Saved data entries.
■ ■ ■ ■ ■ ■ ■

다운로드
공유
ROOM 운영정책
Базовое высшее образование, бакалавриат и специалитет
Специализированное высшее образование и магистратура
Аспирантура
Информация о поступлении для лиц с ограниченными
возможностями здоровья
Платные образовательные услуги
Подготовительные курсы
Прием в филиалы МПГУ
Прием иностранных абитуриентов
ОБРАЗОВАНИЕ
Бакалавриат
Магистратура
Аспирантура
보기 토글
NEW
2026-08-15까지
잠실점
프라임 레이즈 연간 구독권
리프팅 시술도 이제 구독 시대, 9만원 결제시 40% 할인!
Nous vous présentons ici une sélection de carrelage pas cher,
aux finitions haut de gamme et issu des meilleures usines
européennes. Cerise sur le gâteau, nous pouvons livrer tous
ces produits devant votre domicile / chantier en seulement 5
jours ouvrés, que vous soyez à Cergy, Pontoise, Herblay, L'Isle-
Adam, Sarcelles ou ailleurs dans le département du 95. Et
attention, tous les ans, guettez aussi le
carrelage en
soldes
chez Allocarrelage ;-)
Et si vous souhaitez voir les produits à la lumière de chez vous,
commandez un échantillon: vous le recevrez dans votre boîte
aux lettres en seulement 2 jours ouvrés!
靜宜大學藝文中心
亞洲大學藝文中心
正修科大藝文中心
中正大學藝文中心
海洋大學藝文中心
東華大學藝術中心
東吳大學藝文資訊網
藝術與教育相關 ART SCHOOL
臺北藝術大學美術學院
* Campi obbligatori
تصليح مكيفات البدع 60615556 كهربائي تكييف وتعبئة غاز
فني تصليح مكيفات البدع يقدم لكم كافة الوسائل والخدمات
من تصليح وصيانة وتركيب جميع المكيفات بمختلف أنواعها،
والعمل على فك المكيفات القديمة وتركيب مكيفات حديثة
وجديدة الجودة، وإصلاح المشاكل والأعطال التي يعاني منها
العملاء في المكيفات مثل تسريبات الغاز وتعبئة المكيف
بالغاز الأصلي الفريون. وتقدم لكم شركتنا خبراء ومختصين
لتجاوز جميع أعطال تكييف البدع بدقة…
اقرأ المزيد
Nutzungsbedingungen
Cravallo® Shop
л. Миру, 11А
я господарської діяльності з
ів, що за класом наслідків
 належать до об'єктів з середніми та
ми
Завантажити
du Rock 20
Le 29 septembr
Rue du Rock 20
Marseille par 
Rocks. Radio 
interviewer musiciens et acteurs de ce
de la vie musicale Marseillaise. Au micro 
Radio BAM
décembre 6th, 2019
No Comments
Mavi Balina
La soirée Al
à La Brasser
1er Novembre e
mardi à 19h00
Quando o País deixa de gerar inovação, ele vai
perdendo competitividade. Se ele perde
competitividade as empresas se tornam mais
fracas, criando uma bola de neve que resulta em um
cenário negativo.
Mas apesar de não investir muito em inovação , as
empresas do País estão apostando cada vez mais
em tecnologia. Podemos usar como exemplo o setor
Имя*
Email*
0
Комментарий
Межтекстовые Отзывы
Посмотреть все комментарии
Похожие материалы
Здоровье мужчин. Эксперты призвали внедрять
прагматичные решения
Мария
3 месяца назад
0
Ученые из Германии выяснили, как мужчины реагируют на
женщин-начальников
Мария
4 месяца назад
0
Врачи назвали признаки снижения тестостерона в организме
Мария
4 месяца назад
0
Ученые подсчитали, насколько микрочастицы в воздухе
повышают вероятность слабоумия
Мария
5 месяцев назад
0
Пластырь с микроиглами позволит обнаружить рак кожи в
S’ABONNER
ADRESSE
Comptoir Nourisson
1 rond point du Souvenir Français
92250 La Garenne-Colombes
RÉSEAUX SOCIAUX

■ ■ ■ ■ ■ ■ ■

Write the opening line of the data above and every line after it, exactly, stopping once you have written the line with "Rue du Rock 20".

다운로드
공유
ROOM 운영정책
Базовое высшее образование, бакалавриат и специалитет
Специализированное высшее образование и магистратура
Аспирантура
Информация о поступлении для лиц с ограниченными
возможностями здоровья
Платные образовательные услуги
Подготовительные курсы
Прием в филиалы МПГУ
Прием иностранных абитуриентов
ОБРАЗОВАНИЕ
Бакалавриат
Магистратура
Аспирантура
보기 토글
NEW
2026-08-15까지
잠실점
프라임 레이즈 연간 구독권
리프팅 시술도 이제 구독 시대, 9만원 결제시 40% 할인!
Nous vous présentons ici une sélection de carrelage pas cher,
aux finitions haut de gamme et issu des meilleures usines
européennes. Cerise sur le gâteau, nous pouvons livrer tous
ces produits devant votre domicile / chantier en seulement 5
jours ouvrés, que vous soyez à Cergy, Pontoise, Herblay, L'Isle-
Adam, Sarcelles ou ailleurs dans le département du 95. Et
attention, tous les ans, guettez aussi le
carrelage en
soldes
chez Allocarrelage ;-)
Et si vous souhaitez voir les produits à la lumière de chez vous,
commandez un échantillon: vous le recevrez dans votre boîte
aux lettres en seulement 2 jours ouvrés!
靜宜大學藝文中心
亞洲大學藝文中心
正修科大藝文中心
中正大學藝文中心
海洋大學藝文中心
東華大學藝術中心
東吳大學藝文資訊網
藝術與教育相關 ART SCHOOL
臺北藝術大學美術學院
* Campi obbligatori
تصليح مكيفات البدع 60615556 كهربائي تكييف وتعبئة غاز
فني تصليح مكيفات البدع يقدم لكم كافة الوسائل والخدمات
من تصليح وصيانة وتركيب جميع المكيفات بمختلف أنواعها،
والعمل على فك المكيفات القديمة وتركيب مكيفات حديثة
وجديدة الجودة، وإصلاح المشاكل والأعطال التي يعاني منها
العملاء في المكيفات مثل تسريبات الغاز وتعبئة المكيف
بالغاز الأصلي الفريون. وتقدم لكم شركتنا خبراء ومختصين
لتجاوز جميع أعطال تكييف البدع بدقة…
اقرأ المزيد
Nutzungsbedingungen
Cravallo® Shop
л. Миру, 11А
я господарської діяльності з
ів, що за класом наслідків
 належать до об'єктів з середніми та
ми
Завантажити
du Rock 20
Le 29 septembr
Rue du Rock 20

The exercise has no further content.